__INSTRUCTIONS TO FOLLOW__. Each entry is to be given again exactly; drop the images.
-- MATERIAL FOR THIS TASK follows --
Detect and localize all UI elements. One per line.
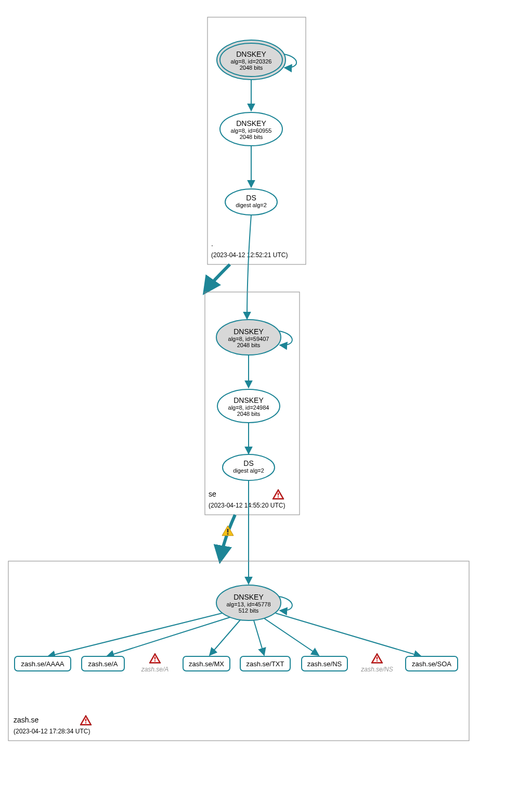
warning-icon-missing-ns — [371, 653, 383, 663]
warning-icon-zash — [80, 715, 92, 725]
svg-text:2048 bits: 2048 bits — [237, 411, 261, 417]
svg-text:DNSKEY: DNSKEY — [233, 396, 264, 404]
node-se-ds: DS digest alg=2 — [223, 454, 275, 480]
rrset-ns: zash.se/NS — [302, 656, 347, 671]
zone-se-timestamp: (2023-04-12 14:55:20 UTC) — [209, 502, 285, 509]
missing-ns: zash.se/NS — [360, 653, 393, 673]
zone-root-label: . — [211, 239, 213, 248]
missing-a: zash.se/A — [141, 653, 169, 673]
node-zash-ksk: DNSKEY alg=13, id=45778 512 bits — [216, 585, 281, 620]
svg-text:zash.se/A: zash.se/A — [88, 660, 118, 668]
node-root-ksk: DNSKEY alg=8, id=20326 2048 bits — [217, 40, 286, 80]
warning-icon-delegation — [222, 526, 233, 536]
zone-root: . (2023-04-12 12:52:21 UTC) DNSKEY alg=8… — [207, 17, 306, 264]
svg-text:digest alg=2: digest alg=2 — [236, 202, 267, 208]
svg-text:2048 bits: 2048 bits — [237, 342, 261, 348]
svg-text:DNSKEY: DNSKEY — [233, 593, 264, 601]
edge-zash-to-txt — [254, 620, 264, 655]
node-se-zsk: DNSKEY alg=8, id=24984 2048 bits — [217, 389, 280, 423]
svg-text:DS: DS — [246, 194, 256, 202]
dnssec-chain-diagram: . (2023-04-12 12:52:21 UTC) DNSKEY alg=8… — [0, 0, 532, 812]
warning-icon-missing-a — [149, 653, 161, 663]
svg-text:digest alg=2: digest alg=2 — [233, 467, 264, 474]
edge-root-ds-to-se-ksk — [247, 215, 251, 319]
edge-se-to-zash-delegation — [220, 515, 235, 559]
svg-text:alg=8, id=20326: alg=8, id=20326 — [231, 58, 272, 65]
edge-zash-to-aaaa — [48, 613, 222, 656]
edge-zash-to-soa — [276, 613, 421, 656]
svg-text:512 bits: 512 bits — [239, 607, 259, 614]
edge-zash-to-mx — [210, 620, 240, 655]
zone-zash-timestamp: (2023-04-12 17:28:34 UTC) — [14, 728, 90, 735]
svg-text:2048 bits: 2048 bits — [240, 134, 263, 140]
rrset-soa: zash.se/SOA — [406, 656, 458, 671]
svg-text:DNSKEY: DNSKEY — [236, 119, 266, 128]
rrset-a: zash.se/A — [82, 656, 124, 671]
rrset-aaaa: zash.se/AAAA — [15, 656, 71, 671]
svg-text:alg=8, id=59407: alg=8, id=59407 — [228, 336, 269, 342]
svg-text:zash.se/TXT: zash.se/TXT — [246, 660, 284, 668]
svg-text:DNSKEY: DNSKEY — [233, 327, 264, 336]
svg-text:DNSKEY: DNSKEY — [236, 50, 266, 58]
zone-se: se (2023-04-12 14:55:20 UTC) DNSKEY alg=… — [205, 292, 300, 515]
svg-text:2048 bits: 2048 bits — [240, 65, 263, 71]
svg-text:alg=8, id=24984: alg=8, id=24984 — [228, 404, 269, 411]
rrset-txt: zash.se/TXT — [240, 656, 290, 671]
svg-text:zash.se/NS: zash.se/NS — [360, 666, 393, 673]
svg-text:alg=8, id=60955: alg=8, id=60955 — [231, 128, 272, 134]
svg-text:zash.se/MX: zash.se/MX — [189, 660, 224, 668]
zone-root-timestamp: (2023-04-12 12:52:21 UTC) — [211, 251, 288, 259]
edge-root-to-se-delegation — [206, 264, 230, 290]
zone-se-label: se — [209, 490, 216, 498]
svg-text:zash.se/NS: zash.se/NS — [307, 660, 342, 668]
svg-text:zash.se/AAAA: zash.se/AAAA — [21, 660, 64, 668]
zone-zash: zash.se (2023-04-12 17:28:34 UTC) DNSKEY… — [8, 561, 469, 741]
svg-text:alg=13, id=45778: alg=13, id=45778 — [226, 601, 270, 607]
node-root-ds: DS digest alg=2 — [225, 189, 277, 215]
svg-text:zash.se/A: zash.se/A — [141, 666, 169, 673]
rrset-mx: zash.se/MX — [183, 656, 230, 671]
node-se-ksk: DNSKEY alg=8, id=59407 2048 bits — [216, 320, 281, 355]
warning-icon-se — [273, 489, 284, 499]
svg-text:zash.se/SOA: zash.se/SOA — [412, 660, 451, 668]
node-root-zsk: DNSKEY alg=8, id=60955 2048 bits — [220, 112, 282, 146]
zone-zash-label: zash.se — [14, 716, 38, 724]
svg-text:DS: DS — [243, 459, 253, 467]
-- MATERIAL FOR THIS TASK concluded --
__TASK RESULT__.
Detect and localize all UI elements. One per line.
warning-icon-missing-ns — [371, 653, 383, 663]
warning-icon-zash — [80, 715, 92, 725]
svg-text:2048 bits: 2048 bits — [237, 411, 261, 417]
svg-text:DNSKEY: DNSKEY — [233, 396, 264, 404]
node-se-ds: DS digest alg=2 — [223, 454, 275, 480]
rrset-ns: zash.se/NS — [302, 656, 347, 671]
zone-se-timestamp: (2023-04-12 14:55:20 UTC) — [209, 502, 285, 509]
missing-ns: zash.se/NS — [360, 653, 393, 673]
zone-root-label: . — [211, 239, 213, 248]
missing-a: zash.se/A — [141, 653, 169, 673]
node-zash-ksk: DNSKEY alg=13, id=45778 512 bits — [216, 585, 281, 620]
svg-text:zash.se/A: zash.se/A — [88, 660, 118, 668]
node-root-ksk: DNSKEY alg=8, id=20326 2048 bits — [217, 40, 286, 80]
warning-icon-delegation — [222, 526, 233, 536]
zone-root: . (2023-04-12 12:52:21 UTC) DNSKEY alg=8… — [207, 17, 306, 264]
svg-text:digest alg=2: digest alg=2 — [236, 202, 267, 208]
svg-text:2048 bits: 2048 bits — [237, 342, 261, 348]
svg-text:DNSKEY: DNSKEY — [233, 593, 264, 601]
edge-zash-to-txt — [254, 620, 264, 655]
node-se-zsk: DNSKEY alg=8, id=24984 2048 bits — [217, 389, 280, 423]
svg-text:DS: DS — [246, 194, 256, 202]
dnssec-chain-diagram: . (2023-04-12 12:52:21 UTC) DNSKEY alg=8… — [0, 0, 532, 812]
warning-icon-missing-a — [149, 653, 161, 663]
svg-text:digest alg=2: digest alg=2 — [233, 467, 264, 474]
edge-root-ds-to-se-ksk — [247, 215, 251, 319]
edge-se-to-zash-delegation — [220, 515, 235, 559]
svg-text:alg=8, id=20326: alg=8, id=20326 — [231, 58, 272, 65]
edge-zash-to-aaaa — [48, 613, 222, 656]
edge-zash-to-soa — [276, 613, 421, 656]
svg-text:512 bits: 512 bits — [239, 607, 259, 614]
edge-zash-to-mx — [210, 620, 240, 655]
zone-zash-timestamp: (2023-04-12 17:28:34 UTC) — [14, 728, 90, 735]
svg-text:2048 bits: 2048 bits — [240, 134, 263, 140]
rrset-soa: zash.se/SOA — [406, 656, 458, 671]
svg-text:DNSKEY: DNSKEY — [236, 119, 266, 128]
rrset-a: zash.se/A — [82, 656, 124, 671]
rrset-aaaa: zash.se/AAAA — [15, 656, 71, 671]
svg-text:alg=8, id=59407: alg=8, id=59407 — [228, 336, 269, 342]
svg-text:zash.se/TXT: zash.se/TXT — [246, 660, 284, 668]
svg-text:DNSKEY: DNSKEY — [233, 327, 264, 336]
svg-text:DNSKEY: DNSKEY — [236, 50, 266, 58]
zone-se: se (2023-04-12 14:55:20 UTC) DNSKEY alg=… — [205, 292, 300, 515]
svg-text:2048 bits: 2048 bits — [240, 65, 263, 71]
svg-text:alg=8, id=24984: alg=8, id=24984 — [228, 404, 269, 411]
rrset-txt: zash.se/TXT — [240, 656, 290, 671]
svg-text:zash.se/NS: zash.se/NS — [360, 666, 393, 673]
svg-text:alg=8, id=60955: alg=8, id=60955 — [231, 128, 272, 134]
svg-text:zash.se/MX: zash.se/MX — [189, 660, 224, 668]
zone-root-timestamp: (2023-04-12 12:52:21 UTC) — [211, 251, 288, 259]
edge-root-to-se-delegation — [206, 264, 230, 290]
zone-se-label: se — [209, 490, 216, 498]
svg-text:zash.se/NS: zash.se/NS — [307, 660, 342, 668]
svg-text:zash.se/AAAA: zash.se/AAAA — [21, 660, 64, 668]
zone-zash: zash.se (2023-04-12 17:28:34 UTC) DNSKEY… — [8, 561, 469, 741]
svg-text:alg=13, id=45778: alg=13, id=45778 — [226, 601, 270, 607]
node-root-ds: DS digest alg=2 — [225, 189, 277, 215]
svg-text:zash.se/A: zash.se/A — [141, 666, 169, 673]
rrset-mx: zash.se/MX — [183, 656, 230, 671]
node-se-ksk: DNSKEY alg=8, id=59407 2048 bits — [216, 320, 281, 355]
warning-icon-se — [273, 489, 284, 499]
svg-text:zash.se/SOA: zash.se/SOA — [412, 660, 451, 668]
node-root-zsk: DNSKEY alg=8, id=60955 2048 bits — [220, 112, 282, 146]
zone-zash-label: zash.se — [14, 716, 38, 724]
svg-text:DS: DS — [243, 459, 253, 467]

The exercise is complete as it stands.